3

I am using PuLP with Python to do some optimization and because my data is so large, I decided to try multithreading as my problem is quite large, i.e. choosing

However, in testing with a small subset of the main problem (10k instead of 1M people), I cannot get multithreading to actually use multiple threads.

I followed the instructions to build the solver from source using the ../configure --enable-cbc-parallel flag as described on Coin-OR website; everything worked great and all the tests passed.
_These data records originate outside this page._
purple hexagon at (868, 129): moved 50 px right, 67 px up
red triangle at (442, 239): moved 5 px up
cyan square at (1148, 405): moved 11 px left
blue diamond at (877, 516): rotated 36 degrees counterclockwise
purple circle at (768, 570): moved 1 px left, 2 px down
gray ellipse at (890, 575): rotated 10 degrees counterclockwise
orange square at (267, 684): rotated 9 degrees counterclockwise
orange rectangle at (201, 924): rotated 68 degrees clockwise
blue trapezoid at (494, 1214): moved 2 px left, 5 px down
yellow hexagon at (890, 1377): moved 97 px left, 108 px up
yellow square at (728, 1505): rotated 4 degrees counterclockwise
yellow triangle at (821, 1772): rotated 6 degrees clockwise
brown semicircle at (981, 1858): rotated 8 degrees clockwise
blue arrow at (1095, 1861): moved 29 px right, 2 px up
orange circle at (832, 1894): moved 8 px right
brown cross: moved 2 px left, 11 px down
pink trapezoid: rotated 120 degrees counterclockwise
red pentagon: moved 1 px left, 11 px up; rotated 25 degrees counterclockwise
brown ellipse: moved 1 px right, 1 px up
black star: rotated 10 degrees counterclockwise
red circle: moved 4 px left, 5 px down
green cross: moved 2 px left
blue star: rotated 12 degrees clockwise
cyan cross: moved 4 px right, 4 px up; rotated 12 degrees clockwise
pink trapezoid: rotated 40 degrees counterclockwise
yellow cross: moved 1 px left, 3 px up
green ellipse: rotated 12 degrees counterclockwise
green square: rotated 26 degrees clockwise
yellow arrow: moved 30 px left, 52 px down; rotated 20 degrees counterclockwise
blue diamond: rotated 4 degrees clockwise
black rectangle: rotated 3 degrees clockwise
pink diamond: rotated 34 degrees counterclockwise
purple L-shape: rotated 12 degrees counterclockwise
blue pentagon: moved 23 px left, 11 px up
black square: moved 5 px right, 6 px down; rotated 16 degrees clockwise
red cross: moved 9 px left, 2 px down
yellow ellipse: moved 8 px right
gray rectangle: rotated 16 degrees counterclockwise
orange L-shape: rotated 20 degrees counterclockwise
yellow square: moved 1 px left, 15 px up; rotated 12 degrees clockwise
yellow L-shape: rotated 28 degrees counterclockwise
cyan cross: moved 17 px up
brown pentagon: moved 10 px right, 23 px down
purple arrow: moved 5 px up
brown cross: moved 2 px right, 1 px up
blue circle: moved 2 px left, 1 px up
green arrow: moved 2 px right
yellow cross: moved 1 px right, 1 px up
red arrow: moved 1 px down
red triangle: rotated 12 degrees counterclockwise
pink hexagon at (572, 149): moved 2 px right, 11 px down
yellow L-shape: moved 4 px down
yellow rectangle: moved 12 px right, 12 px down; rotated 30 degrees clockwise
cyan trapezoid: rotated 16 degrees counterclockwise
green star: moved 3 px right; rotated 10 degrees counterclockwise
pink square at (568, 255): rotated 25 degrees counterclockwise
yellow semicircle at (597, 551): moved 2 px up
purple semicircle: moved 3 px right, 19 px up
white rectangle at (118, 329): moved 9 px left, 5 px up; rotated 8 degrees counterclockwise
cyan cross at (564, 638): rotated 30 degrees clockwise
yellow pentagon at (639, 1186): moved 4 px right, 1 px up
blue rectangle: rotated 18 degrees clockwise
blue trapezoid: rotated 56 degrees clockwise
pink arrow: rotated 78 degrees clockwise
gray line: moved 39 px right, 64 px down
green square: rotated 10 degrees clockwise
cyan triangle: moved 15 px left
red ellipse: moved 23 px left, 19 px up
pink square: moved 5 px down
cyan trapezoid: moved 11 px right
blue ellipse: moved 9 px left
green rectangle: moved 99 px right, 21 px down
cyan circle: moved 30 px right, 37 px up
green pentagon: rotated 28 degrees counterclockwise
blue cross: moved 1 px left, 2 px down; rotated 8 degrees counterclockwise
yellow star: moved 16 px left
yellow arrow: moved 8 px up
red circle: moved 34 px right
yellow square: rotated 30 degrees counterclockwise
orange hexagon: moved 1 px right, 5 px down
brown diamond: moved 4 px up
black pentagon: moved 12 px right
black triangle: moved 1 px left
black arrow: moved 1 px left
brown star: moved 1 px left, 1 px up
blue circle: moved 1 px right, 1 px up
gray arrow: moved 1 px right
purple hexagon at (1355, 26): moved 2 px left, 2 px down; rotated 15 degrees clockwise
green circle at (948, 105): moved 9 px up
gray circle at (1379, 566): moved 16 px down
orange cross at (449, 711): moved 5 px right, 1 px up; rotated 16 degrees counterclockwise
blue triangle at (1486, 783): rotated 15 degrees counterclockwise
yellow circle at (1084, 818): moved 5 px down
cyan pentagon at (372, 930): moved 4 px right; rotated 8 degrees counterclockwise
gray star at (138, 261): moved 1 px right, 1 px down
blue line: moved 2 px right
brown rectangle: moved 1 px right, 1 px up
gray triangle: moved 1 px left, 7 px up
I checked the CBC config log in build/Cbc/config.log and it has the message configure:30105: Cbc multithreading enabled in line 845, so it definitely is enabled to work.

System:

  • Mac OS X 10.14.3
  • i7-4870HQ quad-core
  • Python 3.6.7 w/Anaconda
  • problem occurs both in Jupyter and running in Python interpreter from the command line

Code, similar to from example here:

start = time.time()
solver = solvers.COIN_CMD(~/Cbc-2.9/build/Cbc/src/cbc',threads=8,msg=1,fracGap = 0.01)
prob.solve(solver)
print('time to solve:',time.time()-start,'seconds')

>> time to solve: 24.815305948257446 seconds

That time was about the same if I specified the multi-threaded solver or if I just used the default solver.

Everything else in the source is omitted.